Cohen is tasked with making sure individuals know how to use the newly acquired 3D printer located in the Materials Discovery Platform, which can be utilized to make models of molecules and crystals, and a near-infinite array of other objects and tools. Additionally, Cohen developed a program that visualizes the user's chosen atoms, molecules, and crystals through a state-of-the-art Augmented Reality machine, the Microsoft Hololens 2. He will continue his work on this project alongside a senior capstone group in the next academic year.
“Virtual reality and app development have been unique topics that I have been interested in learning about, due to its applications across disciplines. However, I figured my knowledge in this field would not grow during my time as an undergraduate because of my career path and other priorities,” said Cohen. “Through this project, I was able to achieve a goal of mine, while learning new skills and providing a unique opportunity for students to understand crystallography, a topic integral to Material Science and the development of new materials, through cutting-edge technology”
Rising sophomore Sarah Bridgeman also chose to pursue a non-industry path, as she is working as a counselor with the iDTech summer programs. Though she spent most of the summer working at Lake Forest College in Illinois, she also spent time at the University of Michigan and at the GEMS World Academy in Chicago as a visiting instructor.

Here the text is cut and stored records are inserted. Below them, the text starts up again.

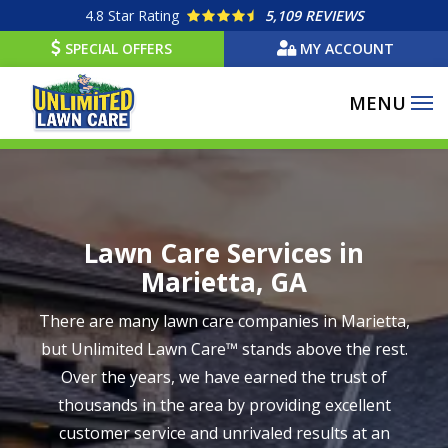
Skip
4.8
Star Rating
5,109 REVIEWS
to
SPECIAL OFFERS
MY ACCOUNT
main
content
Image
Lawn Care Services in
Marietta, GA
There are many lawn care companies in Marietta,
but Unlimited Lawn Care™ stands above the rest.
Over the years, we have earned the trust of
thousands in the area by providing excellent
customer service and unrivaled results at an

In this role, Bridgeman is teaching 7-12 year olds game design in Roblox Studio and its programming language, Lua. She chose to pursue this opportunity because of the program’s emphasis on the empowerment of young women in STEM.
“I've gained a love for teaching, so much so that I've begun considering pursuing academia sometime in the future,” said Bridgeman.
As these students return to their studies full-time this fall, they will bring the knowledge gained from these experiences to serve them both in the classroom and as they navigate their career paths.